• **SUPPLIED RECORDS**
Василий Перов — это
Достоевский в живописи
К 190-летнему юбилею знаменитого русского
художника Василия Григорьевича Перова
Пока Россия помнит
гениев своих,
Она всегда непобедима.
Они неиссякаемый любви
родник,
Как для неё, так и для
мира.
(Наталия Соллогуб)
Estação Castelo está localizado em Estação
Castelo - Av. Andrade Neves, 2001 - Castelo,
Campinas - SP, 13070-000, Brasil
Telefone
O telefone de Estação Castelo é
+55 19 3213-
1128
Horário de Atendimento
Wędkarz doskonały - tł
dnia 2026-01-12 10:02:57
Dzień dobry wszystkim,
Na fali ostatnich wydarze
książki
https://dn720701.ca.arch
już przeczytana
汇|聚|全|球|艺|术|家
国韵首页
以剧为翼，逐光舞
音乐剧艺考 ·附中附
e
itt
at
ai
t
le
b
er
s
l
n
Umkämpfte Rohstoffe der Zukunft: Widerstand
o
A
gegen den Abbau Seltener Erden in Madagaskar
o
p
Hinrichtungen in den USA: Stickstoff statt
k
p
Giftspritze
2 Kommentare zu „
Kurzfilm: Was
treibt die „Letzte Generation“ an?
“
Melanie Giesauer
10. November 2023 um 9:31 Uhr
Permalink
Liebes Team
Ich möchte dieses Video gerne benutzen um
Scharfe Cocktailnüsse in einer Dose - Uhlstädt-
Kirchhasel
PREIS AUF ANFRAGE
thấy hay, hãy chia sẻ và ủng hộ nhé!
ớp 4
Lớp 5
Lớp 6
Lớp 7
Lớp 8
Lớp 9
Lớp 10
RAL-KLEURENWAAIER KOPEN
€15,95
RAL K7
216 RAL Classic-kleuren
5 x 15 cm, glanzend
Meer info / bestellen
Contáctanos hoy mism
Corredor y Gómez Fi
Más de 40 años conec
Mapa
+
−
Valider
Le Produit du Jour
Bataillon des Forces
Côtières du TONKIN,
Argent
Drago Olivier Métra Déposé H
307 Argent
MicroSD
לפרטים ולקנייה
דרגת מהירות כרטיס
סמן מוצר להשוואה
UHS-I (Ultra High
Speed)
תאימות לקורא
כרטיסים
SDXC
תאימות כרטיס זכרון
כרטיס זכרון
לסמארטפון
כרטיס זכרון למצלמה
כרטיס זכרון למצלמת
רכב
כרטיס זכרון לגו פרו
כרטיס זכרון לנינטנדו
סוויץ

• **EXERCISE GOAL**
Select all lines in the listing that include the word "Estação".

• **RESULT**
Estação Castelo está localizado em Estação
O telefone de Estação Castelo é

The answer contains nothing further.